Speaking of the right tools, is there a pedal you’ve demoed that really took you by surprise?

Several. The Buffalo FX TD-X remains a firm favourite, and the Turkish-built Rock Fabrick Mind Abuse is one of the finest distortions I’ve ever tried. The Mooer Ocean Machine is incredibly good fun, MI Audio’s new Super Crunch Box V2 is very versatile… Man, there are too many to list. 2,000 pedals have come and gone through my front door. Crazy!

Digital effects, modelling amps, and cab sims have gotten significantly more popular recently, with offerings from companies like Kemper, Fractal, and Line 6 really impressing a lot of musicians looking for good, cost-effective ways to get the sounds they love. What do you think the future of tube amps and analog pedals looks like?

There was a point in time when tube amps and pedals were cutting edge technology and were probably sneered at and made to feel unwelcome before their charms and benefits became obvious. That’s just progress. Modelling is just another block in that same ongoing flow of progress.

The medium matters not—what matters is the music that you make from it and whether or not you’re inspired by it. For me, the Fractal Audio Axe-FX II is the single greatest inspirational tool I’ve owned since my first guitar. I can do amazing things with that machine—new things, not just emulations of classic amps.

Tube amps and pedals will always be there, however. They’re desirable objects with amazing tones. What’s not to love, apart from the weight, expense, maintenance, reliability issues… Ha! Anyway, I’m not selling my humble collection of analog gear in a hurry, but I’m done with lugging it around the country or hoping it’s in good order when hiring from a backline company. Done.

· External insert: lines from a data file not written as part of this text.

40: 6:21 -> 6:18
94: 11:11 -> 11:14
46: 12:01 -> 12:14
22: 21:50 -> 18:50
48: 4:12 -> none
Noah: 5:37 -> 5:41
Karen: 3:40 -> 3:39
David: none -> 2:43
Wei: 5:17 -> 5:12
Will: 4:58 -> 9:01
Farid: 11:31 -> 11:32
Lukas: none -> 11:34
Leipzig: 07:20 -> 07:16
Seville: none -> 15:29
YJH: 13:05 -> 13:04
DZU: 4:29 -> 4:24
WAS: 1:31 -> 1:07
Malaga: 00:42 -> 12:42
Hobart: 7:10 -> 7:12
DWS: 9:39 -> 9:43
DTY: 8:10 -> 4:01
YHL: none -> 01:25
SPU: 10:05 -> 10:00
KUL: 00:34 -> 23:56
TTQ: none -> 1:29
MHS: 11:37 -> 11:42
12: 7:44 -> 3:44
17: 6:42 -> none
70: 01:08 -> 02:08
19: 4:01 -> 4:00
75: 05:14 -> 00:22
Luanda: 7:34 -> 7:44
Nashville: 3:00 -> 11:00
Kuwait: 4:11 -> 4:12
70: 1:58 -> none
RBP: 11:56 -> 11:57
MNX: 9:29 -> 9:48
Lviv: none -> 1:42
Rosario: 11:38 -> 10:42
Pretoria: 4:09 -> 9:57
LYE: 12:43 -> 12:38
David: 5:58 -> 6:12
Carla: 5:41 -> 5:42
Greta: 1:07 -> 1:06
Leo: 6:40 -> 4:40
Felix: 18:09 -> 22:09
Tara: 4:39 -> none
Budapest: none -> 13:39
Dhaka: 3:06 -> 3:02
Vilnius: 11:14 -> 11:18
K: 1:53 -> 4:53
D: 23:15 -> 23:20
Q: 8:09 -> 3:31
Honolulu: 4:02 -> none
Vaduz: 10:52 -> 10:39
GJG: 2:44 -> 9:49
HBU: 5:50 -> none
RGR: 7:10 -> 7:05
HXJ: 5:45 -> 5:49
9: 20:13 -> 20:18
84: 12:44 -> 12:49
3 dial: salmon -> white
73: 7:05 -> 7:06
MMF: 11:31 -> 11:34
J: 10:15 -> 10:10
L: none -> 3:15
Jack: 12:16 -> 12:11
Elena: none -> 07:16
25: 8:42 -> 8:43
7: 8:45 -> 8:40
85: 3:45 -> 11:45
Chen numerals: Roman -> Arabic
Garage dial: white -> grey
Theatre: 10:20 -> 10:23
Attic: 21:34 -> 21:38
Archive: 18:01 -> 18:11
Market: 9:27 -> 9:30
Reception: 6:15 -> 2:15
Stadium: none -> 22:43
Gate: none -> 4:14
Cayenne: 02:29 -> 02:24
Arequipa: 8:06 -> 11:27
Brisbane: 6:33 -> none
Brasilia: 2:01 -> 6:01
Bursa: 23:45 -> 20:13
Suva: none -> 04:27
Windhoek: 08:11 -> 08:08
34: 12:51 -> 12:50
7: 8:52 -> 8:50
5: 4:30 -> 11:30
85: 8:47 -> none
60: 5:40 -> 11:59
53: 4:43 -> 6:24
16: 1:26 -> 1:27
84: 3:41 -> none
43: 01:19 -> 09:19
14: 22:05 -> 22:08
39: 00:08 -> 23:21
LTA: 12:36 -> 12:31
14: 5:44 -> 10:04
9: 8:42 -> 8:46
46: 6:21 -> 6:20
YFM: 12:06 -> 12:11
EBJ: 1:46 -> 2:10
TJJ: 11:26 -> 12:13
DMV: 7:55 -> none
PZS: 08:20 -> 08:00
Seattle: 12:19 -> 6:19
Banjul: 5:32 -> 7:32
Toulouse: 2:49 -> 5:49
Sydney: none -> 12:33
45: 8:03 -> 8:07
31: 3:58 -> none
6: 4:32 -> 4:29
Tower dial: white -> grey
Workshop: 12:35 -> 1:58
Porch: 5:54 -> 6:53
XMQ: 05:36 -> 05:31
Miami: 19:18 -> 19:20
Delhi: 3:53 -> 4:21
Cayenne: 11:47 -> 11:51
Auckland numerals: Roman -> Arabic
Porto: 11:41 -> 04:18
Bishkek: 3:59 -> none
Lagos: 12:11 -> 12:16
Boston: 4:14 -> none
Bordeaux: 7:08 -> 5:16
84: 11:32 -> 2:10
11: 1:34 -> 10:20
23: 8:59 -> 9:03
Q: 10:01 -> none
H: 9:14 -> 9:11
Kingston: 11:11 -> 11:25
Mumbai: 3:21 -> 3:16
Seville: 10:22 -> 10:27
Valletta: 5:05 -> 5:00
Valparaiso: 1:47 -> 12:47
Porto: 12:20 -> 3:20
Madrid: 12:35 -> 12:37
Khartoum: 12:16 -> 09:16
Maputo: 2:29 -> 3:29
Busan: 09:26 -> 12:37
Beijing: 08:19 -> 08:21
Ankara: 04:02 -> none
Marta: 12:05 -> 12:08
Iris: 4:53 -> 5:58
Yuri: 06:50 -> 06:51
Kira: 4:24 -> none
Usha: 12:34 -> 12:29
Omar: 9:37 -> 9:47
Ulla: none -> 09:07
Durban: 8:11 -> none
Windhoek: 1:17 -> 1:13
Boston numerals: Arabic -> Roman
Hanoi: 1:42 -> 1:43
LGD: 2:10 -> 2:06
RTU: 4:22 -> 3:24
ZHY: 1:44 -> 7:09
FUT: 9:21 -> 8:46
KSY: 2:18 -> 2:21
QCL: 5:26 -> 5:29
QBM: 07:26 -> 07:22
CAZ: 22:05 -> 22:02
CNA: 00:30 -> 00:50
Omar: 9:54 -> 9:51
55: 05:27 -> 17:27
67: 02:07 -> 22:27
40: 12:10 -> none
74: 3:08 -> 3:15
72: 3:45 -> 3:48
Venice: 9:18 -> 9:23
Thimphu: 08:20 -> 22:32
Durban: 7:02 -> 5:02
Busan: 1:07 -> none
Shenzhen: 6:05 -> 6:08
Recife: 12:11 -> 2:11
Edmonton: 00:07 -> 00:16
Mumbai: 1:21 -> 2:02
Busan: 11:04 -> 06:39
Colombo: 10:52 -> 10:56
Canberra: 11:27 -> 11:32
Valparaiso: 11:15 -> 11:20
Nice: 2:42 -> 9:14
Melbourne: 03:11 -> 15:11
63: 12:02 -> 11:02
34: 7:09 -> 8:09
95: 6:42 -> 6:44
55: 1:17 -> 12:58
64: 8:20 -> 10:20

Apart from your YouTube channel, where can people find more of you?

Although I’m playing most weeks in some capacity or other (often interstate), I rarely advertise gigs unless it’s for a clinic or product launch that I’m the face of. In reality, I’m a hired gun on stage—a wage earner. It’s not my name on the poster, so I leave the promotions to the people and management whose names are up in lights.